Highlights & Insights¶
- The design of independent cs-ID evaluation is valuable: In medical scenarios, identical classes of images acquired from different scanners (cs-ID) can cause model failures. Merging them with the ID dataset would mask this risk. This design insight can be transferred to other safety-critical AI deployment scenarios.
- Discovery of the classifier overconfidence phenomenon: In the PhaKIR benchmark, OOD instruments from EndoSeg18 are classified as "Grasper" with high confidence because OOD samples cluster near the Grasper class in the feature space. This indicates that the limitations of classification-based OOD methods in medical scenarios inherently stem from classifier overconfidence.
- Refined selection of evaluation metrics: Replacing a single metric with the harmonic mean of AUPRIN and AUPROUT avoids biases caused by data imbalance. This practice is applicable to all OOD evaluation scenarios involving class imbalance.
Limitations & Future Work¶
- Focus solely on classification tasks: The benchmark only covers classification scenarios, leaving out segmentation tasks—which are more common and critical in medical imaging.
- Evaluation limited to post-hoc methods: It does not cover methods requiring additional training steps (such as outlier exposure), although the authors cite OpenOOD's conclusion that post-hoc methods are competitive with training-based methods.
- Fixed classifier architectures: Each benchmark uses only a single classifier architecture (ResNet50 / ResNet18 / R(2+1)D), leaving the influence of architectural choices on OOD detection method rankings unexplored.
- Unexplored potential of foundation models: With the development of medical imaging foundation models (e.g., BiomedCLIP), OOD detection methods leverageable from these models might show superior performance.
Related Work & Insights¶
- vs. OpenOOD: OpenOOD is geared towards natural images and evaluates cs-ID merged with ID. This work tailor-makes an independent cs-ID evaluation for medical contexts, making it highly suitable for safety-critical clinical deployment.

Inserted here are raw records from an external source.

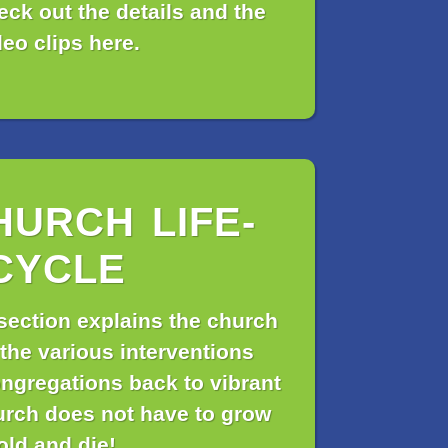
ck out the details and the
deo clips here.
HURCH LIFE-
CYCLE
section explains the church
 the various interventions
ngregations back to vibrant
urch does not have to grow
old and die!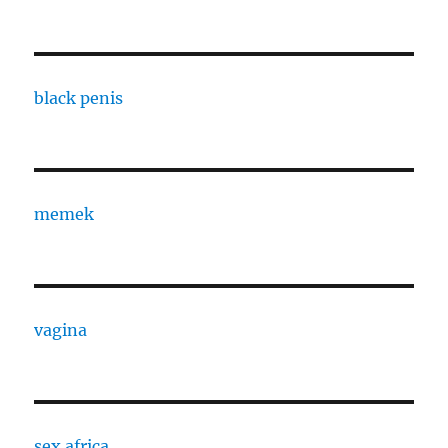
black penis
memek
vagina
sex africa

- vs. MOOD Challenge: MOOD uses synthetic image corruption as OOD, whereas this work utilizes real-world medical domain shifts, aligning closer with clinical reality.
- vs. Cao et al.: Cao et al. only covers 8 methods and 3 medical scenarios, with partial reliance on natural images. This work is much larger in scale (24 methods, 14 datasets), offering more reliable conclusions.
Rating¶
- Novelty: ⭐⭐⭐ The core contribution is the benchmark construction rather than a new algorithm, though the design of evaluating cs-ID independently introduces fresh insights.

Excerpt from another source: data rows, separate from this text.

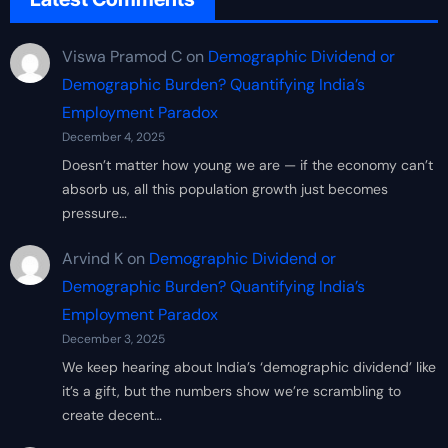
Viswa Pramod C
on
Demographic Dividend or
Demographic Burden? Quantifying India’s
Employment Paradox
December 4, 2025
Doesn’t matter how young we are — if the economy can’t
absorb us, all this population growth just becomes
pressure…
Arvind K
on
Demographic Dividend or
Demographic Burden? Quantifying India’s
Employment Paradox
December 3, 2025
We keep hearing about India’s ‘demographic dividend’ like
it’s a gift, but the numbers show we’re scrambling to
create decent…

- Experimental Thoroughness: ⭐⭐⭐⭐⭐ 24 methods, 14 datasets, and multiple metrics, establishing the most comprehensive evaluation of medical OOD detection to date.
- Writing Quality: ⭐⭐⭐⭐ The structure is clear, and the dataset descriptions in the appendix are highly detailed, though there are several LaTeX macro rendering issues in the main body.
- Value: ⭐⭐⭐⭐ It reveals key findings that natural image benchmark conclusions cannot be directly transferred, offering valuable guidance for clinical AI deployment.